> WHAT YOU HAVE TO DO: Extract every line from the records below that contains the word "Doma".
↓↓↓
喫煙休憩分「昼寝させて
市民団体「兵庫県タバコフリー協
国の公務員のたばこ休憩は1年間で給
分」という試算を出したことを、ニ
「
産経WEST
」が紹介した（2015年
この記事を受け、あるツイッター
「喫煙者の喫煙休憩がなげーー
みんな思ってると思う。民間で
↑↑↑
↓↓↓
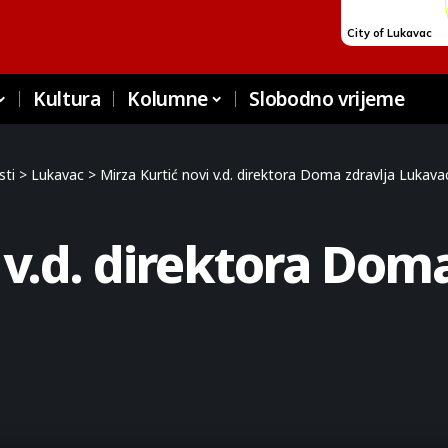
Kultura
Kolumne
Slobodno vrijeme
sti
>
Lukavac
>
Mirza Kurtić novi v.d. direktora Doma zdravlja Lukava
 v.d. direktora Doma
↑↑↑
> FINAL ANSWER:
Mirza Kurtić novi v.d. direktora Doma zdravlja Lukava
 v.d. direktora Doma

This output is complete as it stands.